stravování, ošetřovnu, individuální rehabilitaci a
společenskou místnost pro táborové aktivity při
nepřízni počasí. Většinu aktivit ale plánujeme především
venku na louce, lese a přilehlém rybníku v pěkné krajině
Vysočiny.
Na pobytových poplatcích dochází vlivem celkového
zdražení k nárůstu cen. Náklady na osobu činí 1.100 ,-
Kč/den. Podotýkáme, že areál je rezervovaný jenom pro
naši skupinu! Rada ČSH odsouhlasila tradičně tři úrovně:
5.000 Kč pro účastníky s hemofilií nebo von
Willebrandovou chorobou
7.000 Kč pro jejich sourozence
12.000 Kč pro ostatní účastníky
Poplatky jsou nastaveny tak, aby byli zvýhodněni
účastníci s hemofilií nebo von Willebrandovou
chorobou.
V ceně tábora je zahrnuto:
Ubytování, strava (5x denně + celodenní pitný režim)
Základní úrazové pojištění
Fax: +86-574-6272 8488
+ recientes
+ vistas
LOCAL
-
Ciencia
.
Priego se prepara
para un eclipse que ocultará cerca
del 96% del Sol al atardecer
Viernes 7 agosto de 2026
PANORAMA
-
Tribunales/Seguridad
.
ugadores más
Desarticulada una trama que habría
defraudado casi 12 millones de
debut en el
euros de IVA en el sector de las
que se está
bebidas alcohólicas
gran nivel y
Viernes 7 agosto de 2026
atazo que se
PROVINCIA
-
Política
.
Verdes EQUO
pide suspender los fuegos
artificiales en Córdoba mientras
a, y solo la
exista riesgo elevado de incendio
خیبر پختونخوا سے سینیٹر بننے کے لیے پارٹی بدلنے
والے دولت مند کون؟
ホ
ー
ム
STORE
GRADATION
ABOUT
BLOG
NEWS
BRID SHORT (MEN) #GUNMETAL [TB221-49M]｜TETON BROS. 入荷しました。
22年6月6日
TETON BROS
______
_TASK DESCRIPTION:_ Give the number of lines above in which the word "TETON" occurs, with nothing else.

_RESPONSE TO THE TASK:_ 2